Des milliers de chrétiens ont afflué jeudi à Bethléem, cité où Jésus Christ est né selon les Evangiles, pour y célébrer Noël, des festivités cependant ternies par les restrictions causées par l'occupation israélienne.

Un défilé de scouts au son des flûtes, tambours et cornemuses, a donné le coup d'envoi des festivités sur la place de la Mangeoire, où régnait une ambiance de carnaval, avec marchands de barbe à papa et de ballons de baudruche.

Dans la basilique de la Nativité, qui donne sur la place, des moines chantaient des cantiques tandis que des centaines de pèlerins attendaient de pouvoir pénétrer dans la grotte où Marie aurait donné naissance à Jésus.

Les fêtes de Noël à Bethléem ont culminé dans la nuit de jeudi à vendredi avec la traditionelle messe de minuit.

Elle a été célébrée par le Patriarche latin de Jérusalem, Mgr Fouad Twal, dans l'Eglise Sainte-Catherine, qui jouxte la basilique, en présence du président palestinien Mahmoud Abbas, du Premier ministre Salam Fayyad et des consuls généraux dans la ville sainte.

«Je m'adresse à tous les croyants du monde pour les presser de prier pour la Terre sainte. C'est une terre qui souffre et espère», a-t-il déclaré dans son homélie, avant d'appeler Israéliens et Palestiniens à se traiter mutuellement avec respect.

«Les habitants de cette terre sont des frères qui se perçoivent comme des ennemis. Cette terre ne méritera d'être appelée sainte que lorsqu'elle respirera la liberté, la justice, l'amour, la réconciliation, la paix et la sécurité», a-t-il conclu.

A l'extérieur de la Basilique, sur la place de la Mangeoire, Juan Cruz, 27 ans, venu de Mexico, ne cache pas son émotion. «C'est ici où Dieu nous a donné son fils (Jésus) et c'est un moment privilégié pour moi, de m'y trouver avec toute ma communauté», confie-t-il.

Le retour en masse des pèlerins pour la troisième année consécutive a donné un coup de fouet à l'économie de cette ville de Cisjordanie qui avait été gravement affectée par la seconde Intifada, déclenchée en septembre 2000, les les violences ayant fait fuir les visiteurs.

«Nous nous apprêtons à recevoir les pèlerins avec des lampions et des guirlandes mais notre petite ville, qui devrait être un symbole d'amour et de paix, attend toujours la paix», déplore le maire Victor Batarseh.

Si le calme règne et si l'armée israélienne s'abstient, en règle générale, de pénétrer dans cette ville sous statut autonome, les barrages militaires à l'entrée de Bethléem et la muraille qui sépare la ville de Jérusalem-est annexée, rappellent la poursuite de l'occupation.

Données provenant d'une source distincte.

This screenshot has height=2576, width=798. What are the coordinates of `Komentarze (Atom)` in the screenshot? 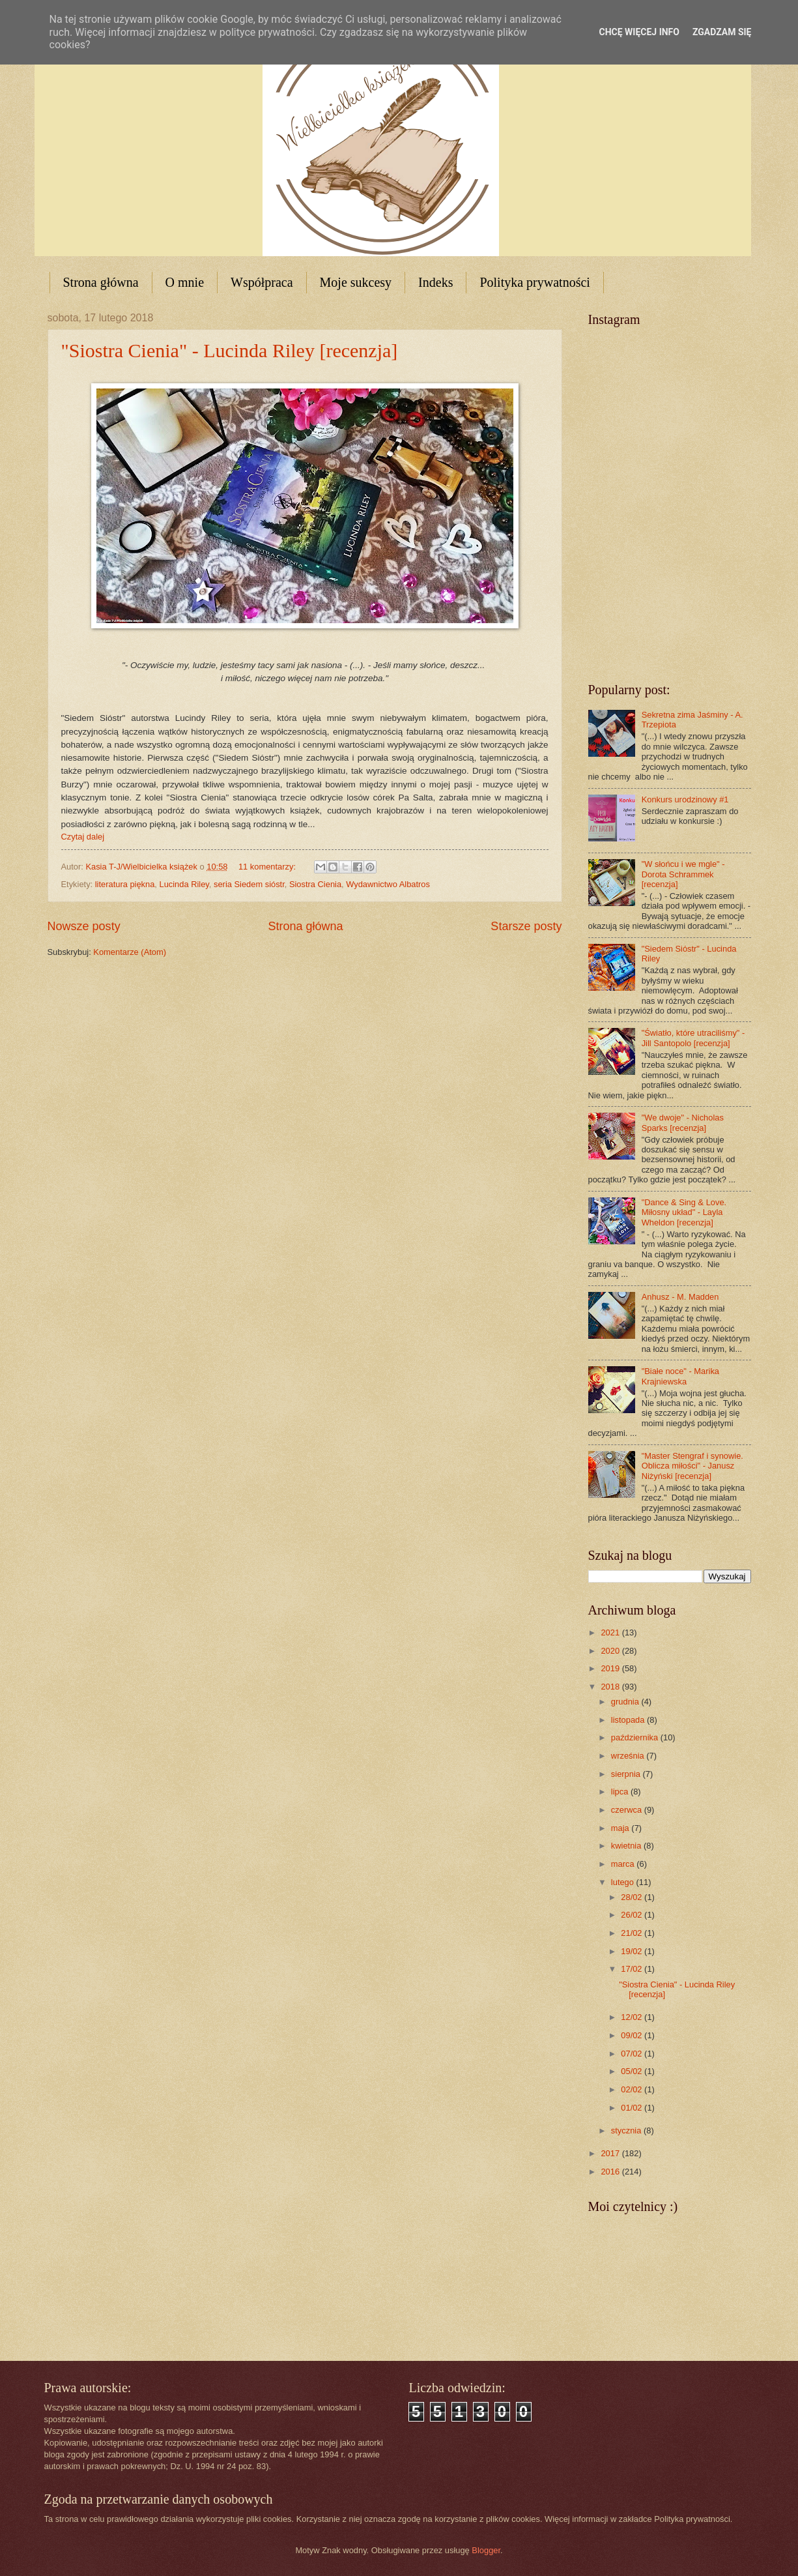 It's located at (129, 952).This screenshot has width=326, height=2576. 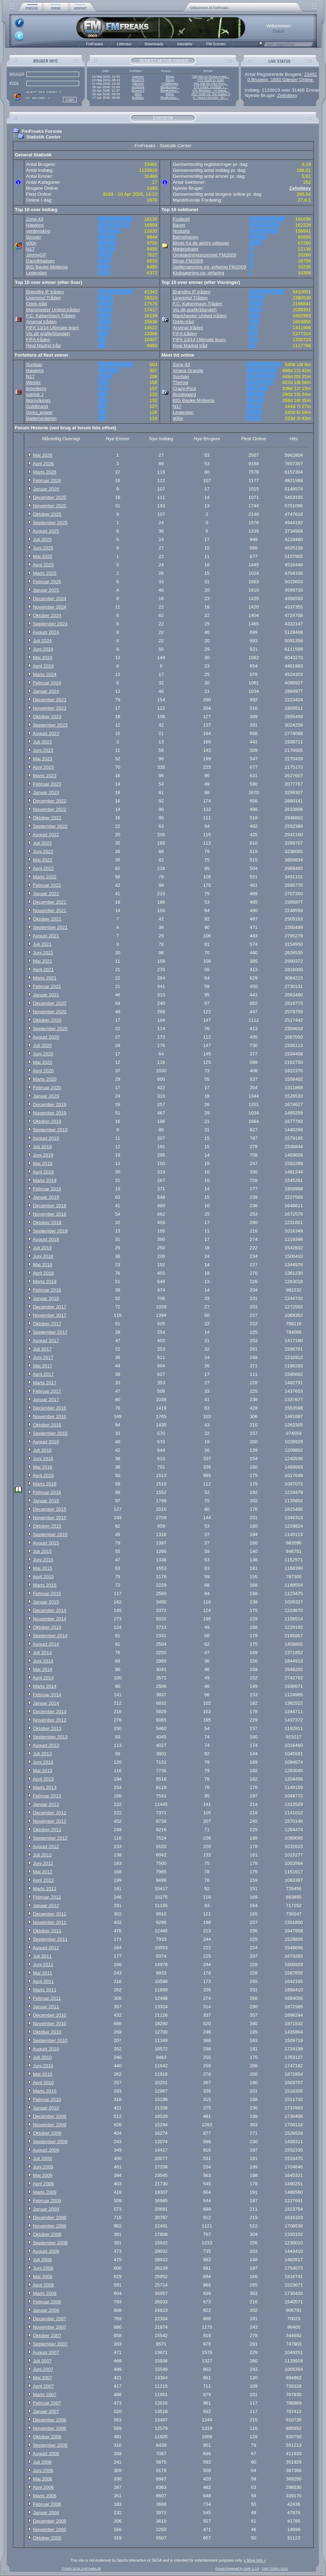 What do you see at coordinates (43, 750) in the screenshot?
I see `Juni 2023` at bounding box center [43, 750].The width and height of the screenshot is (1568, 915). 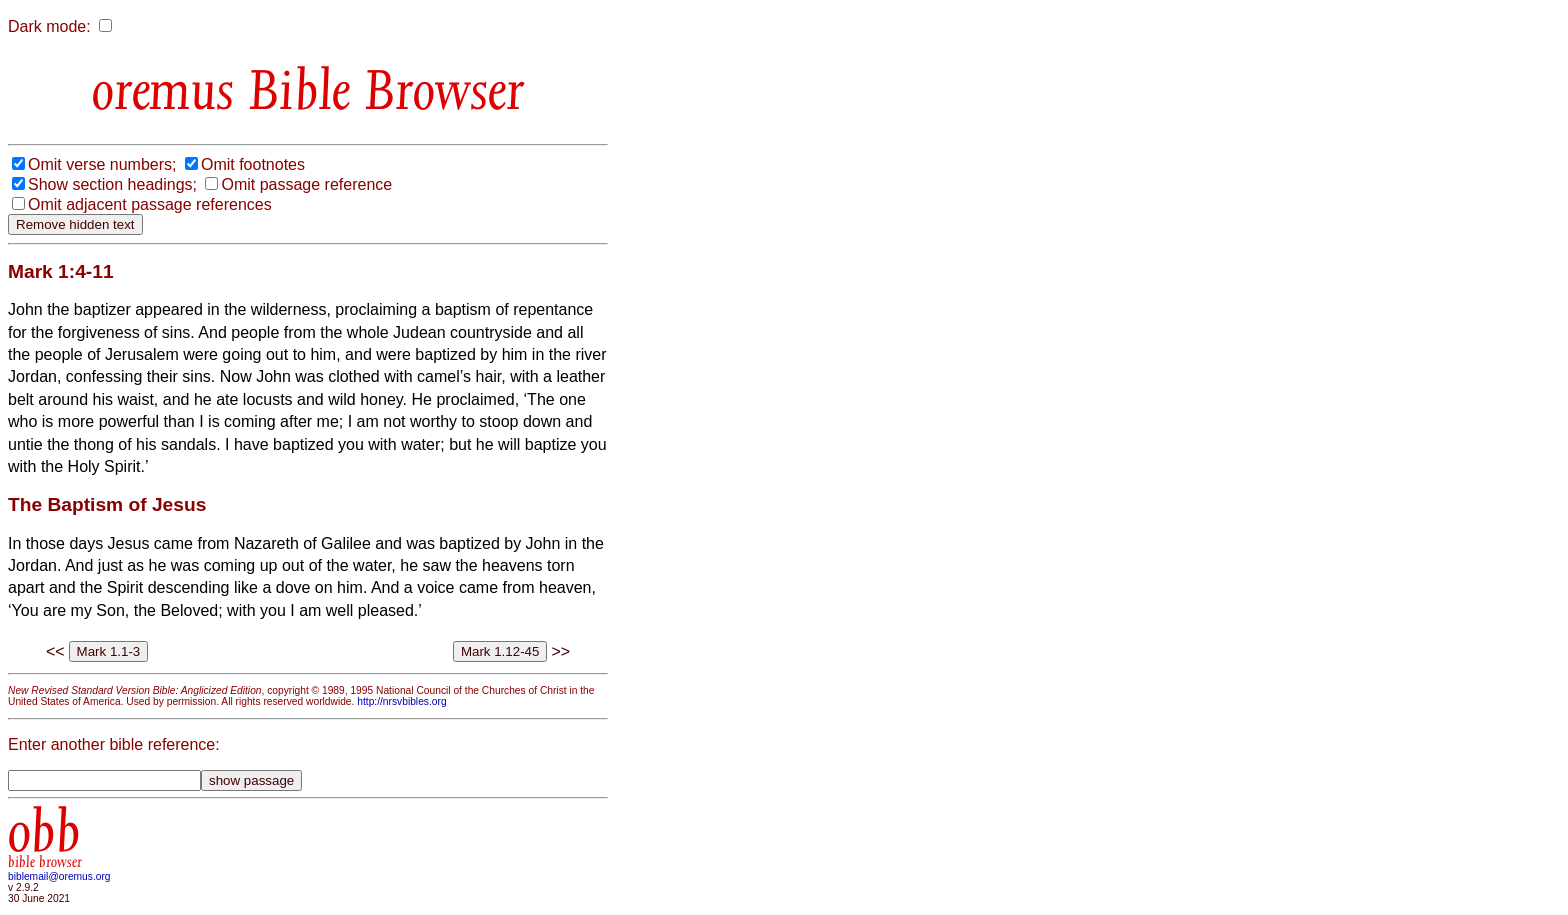 I want to click on biblemail@oremus.org, so click(x=59, y=876).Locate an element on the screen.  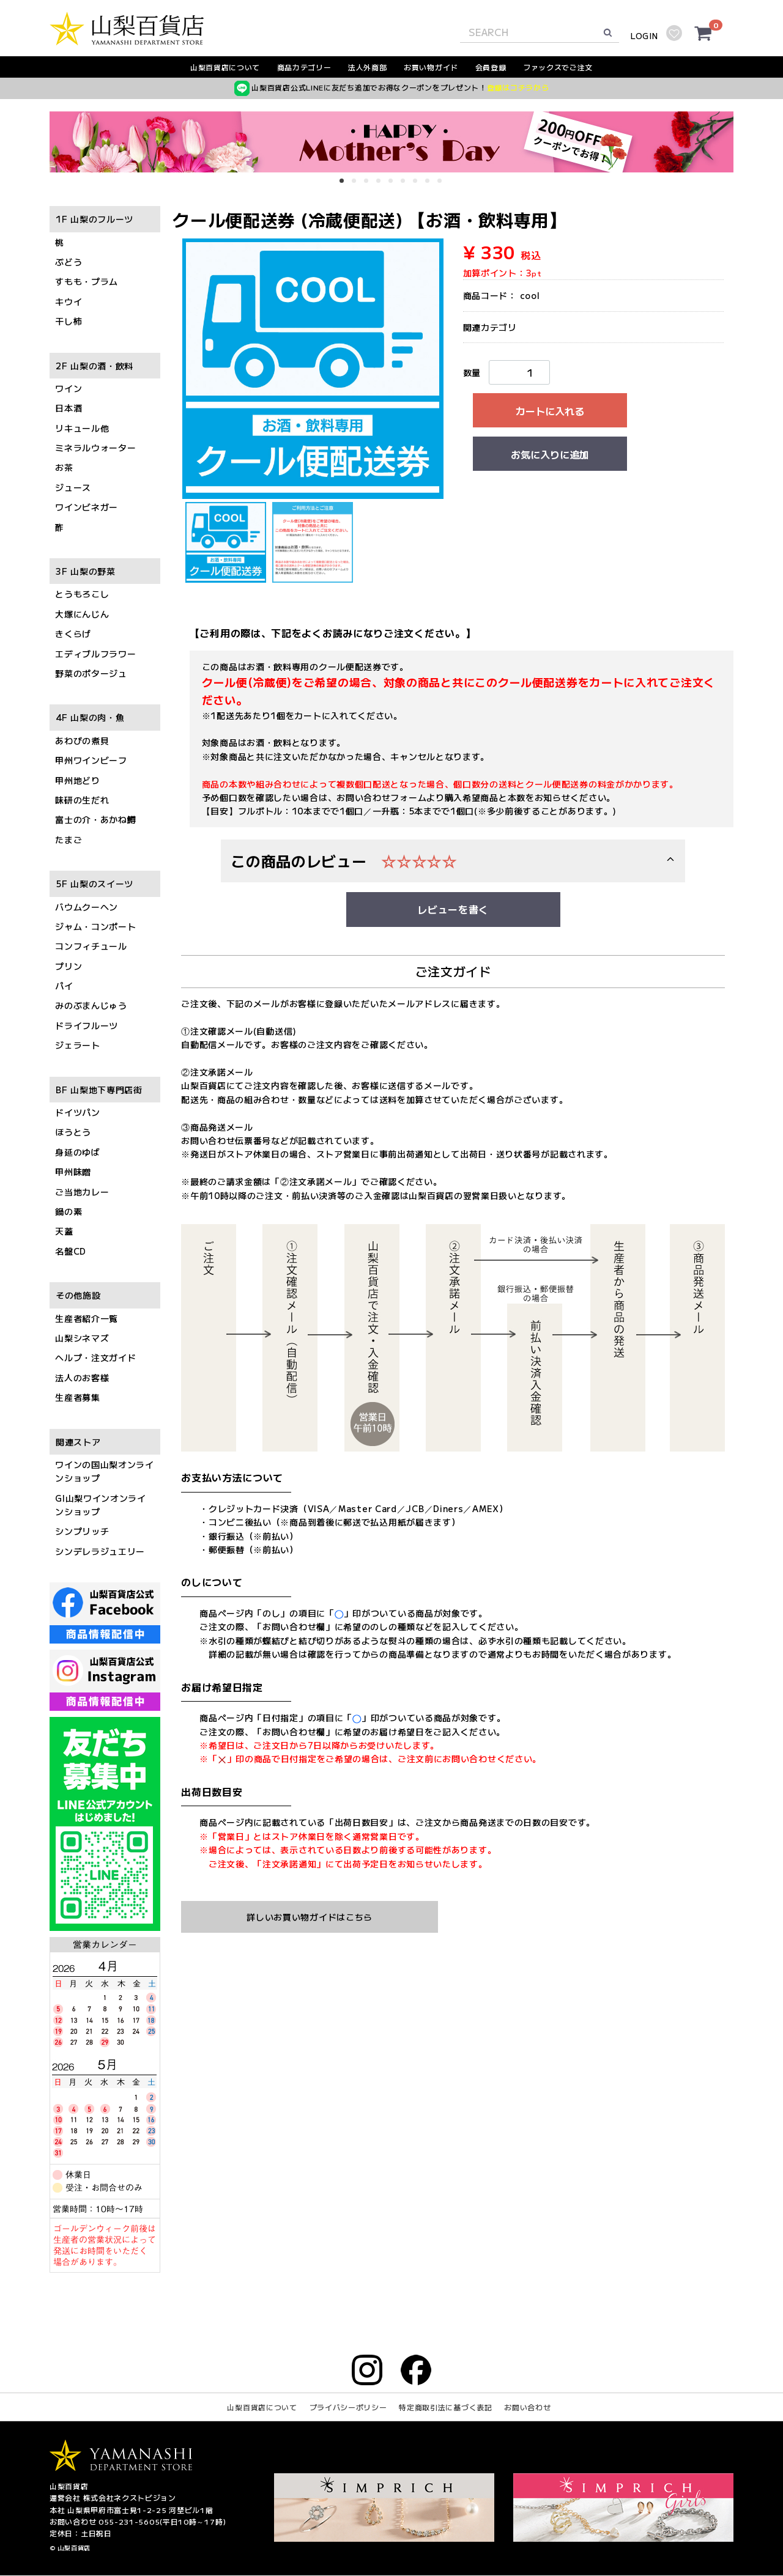
ワインの国山梨オンラインショップ is located at coordinates (104, 1471).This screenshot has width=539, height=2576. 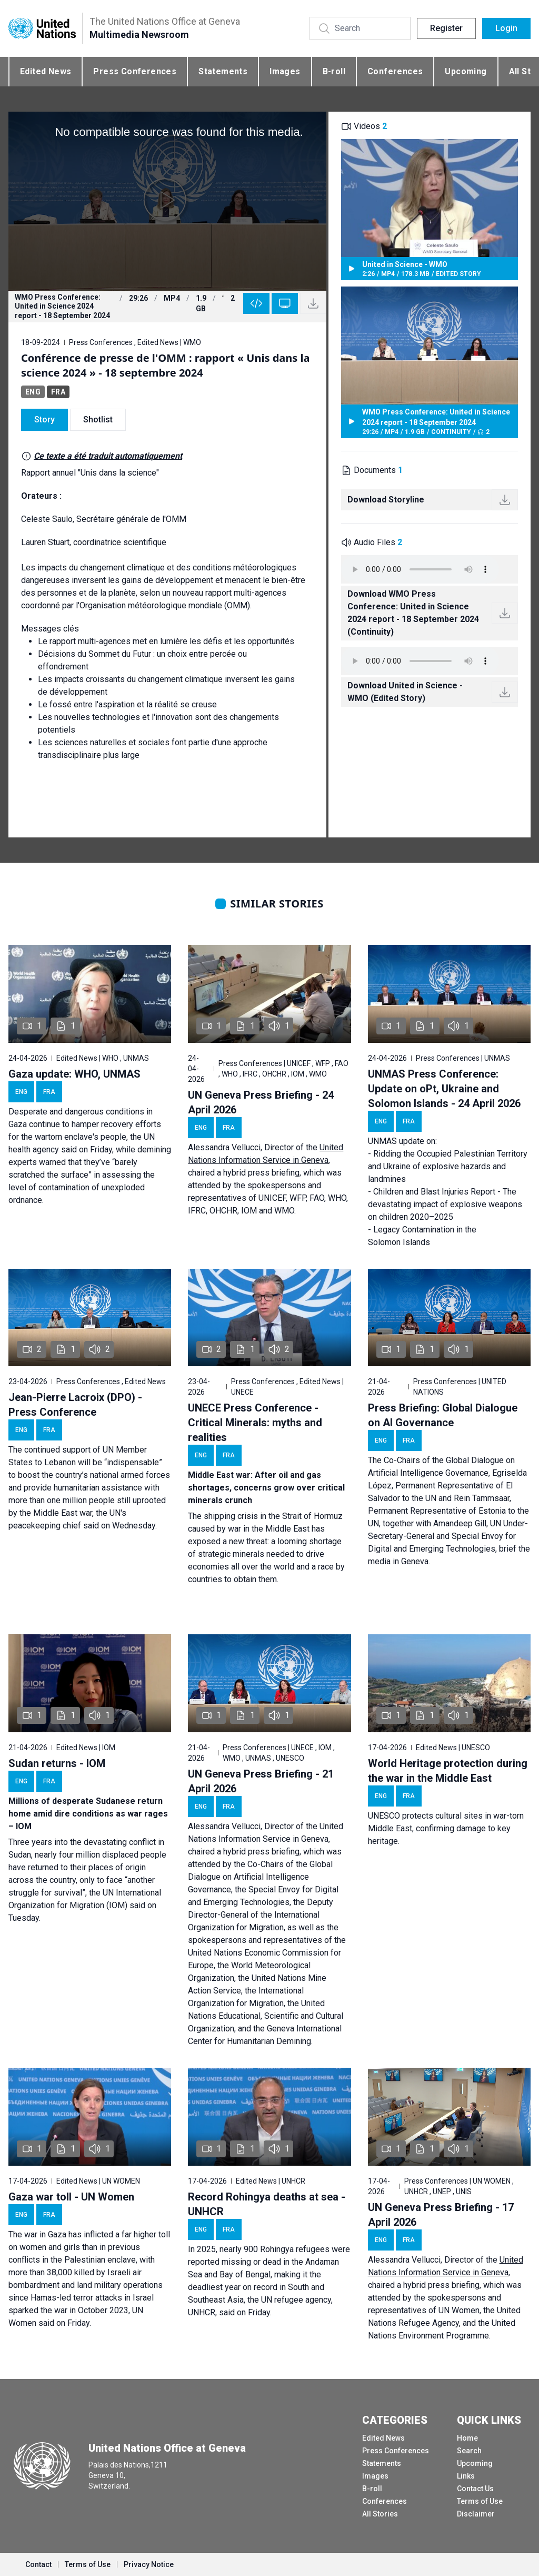 What do you see at coordinates (149, 2564) in the screenshot?
I see `Privacy Notice` at bounding box center [149, 2564].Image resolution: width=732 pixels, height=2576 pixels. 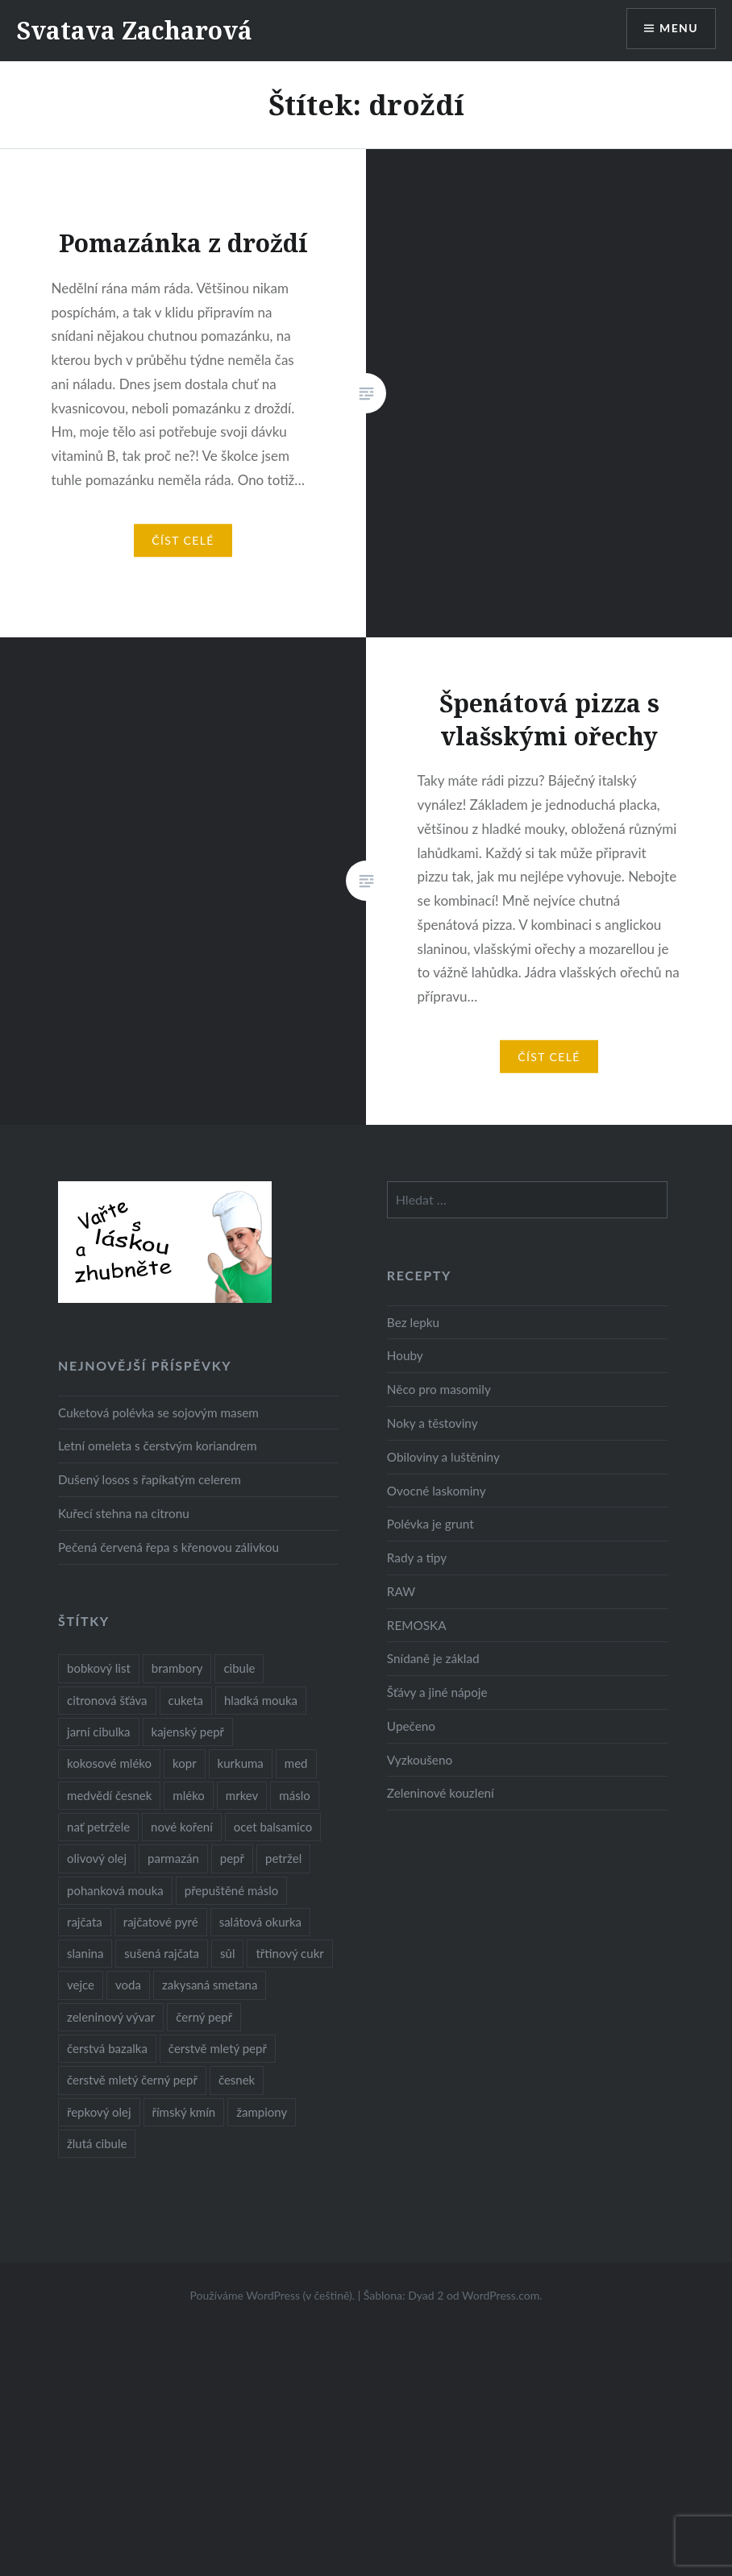 What do you see at coordinates (236, 2079) in the screenshot?
I see `česnek [česnek (57 položek)]` at bounding box center [236, 2079].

Présentée par Israël comme une «clôture antiterroriste», cette barrière, qui doit s'étendre à terme sur plus de 700 km, est qualifiée de «mur de l'apartheid» par les Palestiniens.

«Je savais que le "mur" existait, mais venir à Bethléem et le voir en vrai, c'est autre chose», confie Stephen Beckmyer, un Canadien de 22 ans.

«C'est très triste que les gens vivent derrière des murs et aient tout le temps à passer ces contrôles de sécurité.»

Jadis majoritaires, les chrétiens ne représentent plus que 20% des 180.000 habitants de Bethléem et des localités limitrophes, précise M. Batarseh, qui note que 280 familles sont parties rien que ces trois dernières années.

Le nombre de touristes à Bethléem a atteint le chiffre de 1,6 million en 2009, a indiqué la ministre palestinienne du Tourisme Khouloud Douaibess, qui s'attend à la visite de 15.000 pèlerins pour Noël.

Mais la manne touristique a surtout profité à Israël, l'écrasante majorité des visiteurs logeant hors de la Cisjordanie, selon elle.

Comme en 2008, 300 chrétiens palestiniens de la bande de Gaza, sur les 2 500 que compte ce territoire, ont été autorisés à célébrer Noël en Cisjordanie et y séjourner durant les fêtes, a annoncé l'armée israélienne.

Le Patriarche latin de Jérusalem a déploré mardi l'échec du processus de paix au Proche-Orient, dans son traditionnel message de Noël, tout en mettant en garde contre toute forme de désespoir.

«En dépit des efforts méritoires des politiciens et des hommes de bonne volonté pour trouver une solution au conflit en cours, chacun d'entre nous, Palestiniens et Israéliens, avons échoué à obtenir la paix», a déclaré Mgr Twal, 68 ans, la plus haute autorité catholique romaine en Terre sainte.